[Problem statement] The word "cuero": in how many lines of the records does it appear? Reply with the number alone.

--- Records for processing Enclosed Below ---

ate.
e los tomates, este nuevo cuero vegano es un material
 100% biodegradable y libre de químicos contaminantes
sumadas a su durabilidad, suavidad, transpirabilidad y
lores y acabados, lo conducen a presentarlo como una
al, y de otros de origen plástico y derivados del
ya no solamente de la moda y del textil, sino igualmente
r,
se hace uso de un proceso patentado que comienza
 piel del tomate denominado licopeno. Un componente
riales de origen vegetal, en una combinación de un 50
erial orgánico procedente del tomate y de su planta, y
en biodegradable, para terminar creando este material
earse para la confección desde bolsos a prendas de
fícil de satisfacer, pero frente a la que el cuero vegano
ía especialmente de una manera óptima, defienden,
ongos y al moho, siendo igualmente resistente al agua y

--- End of Enclosed Records for processing ---
--- Records for processing Enclosed Below ---

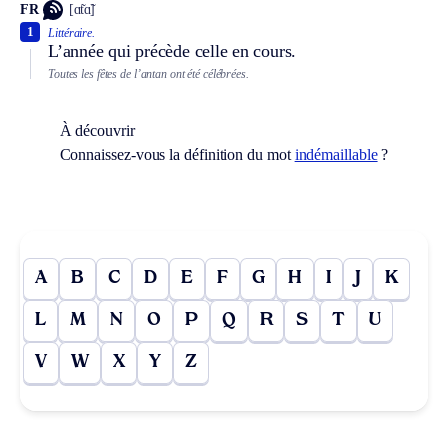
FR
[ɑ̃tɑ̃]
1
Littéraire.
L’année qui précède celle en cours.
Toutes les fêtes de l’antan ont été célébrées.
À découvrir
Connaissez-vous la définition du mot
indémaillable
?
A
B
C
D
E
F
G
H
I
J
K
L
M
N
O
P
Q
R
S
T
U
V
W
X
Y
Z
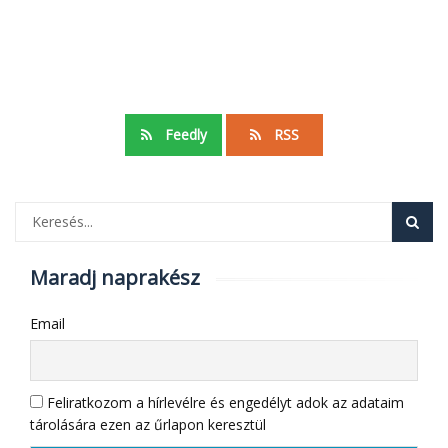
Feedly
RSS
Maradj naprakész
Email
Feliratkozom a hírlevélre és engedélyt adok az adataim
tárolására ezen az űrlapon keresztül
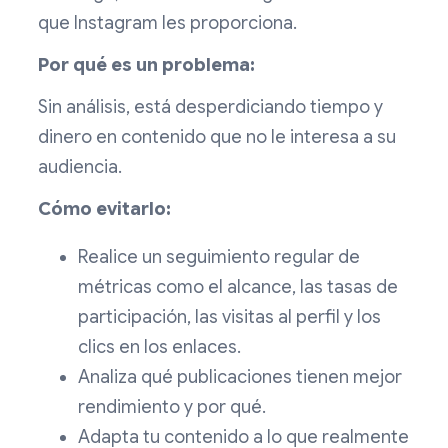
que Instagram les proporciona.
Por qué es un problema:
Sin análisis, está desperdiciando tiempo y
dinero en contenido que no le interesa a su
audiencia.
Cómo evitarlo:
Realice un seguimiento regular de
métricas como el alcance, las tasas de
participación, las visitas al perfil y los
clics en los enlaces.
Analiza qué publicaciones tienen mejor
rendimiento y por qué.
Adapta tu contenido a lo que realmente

--- End of Enclosed Records for processing ---

[Expected answer] 2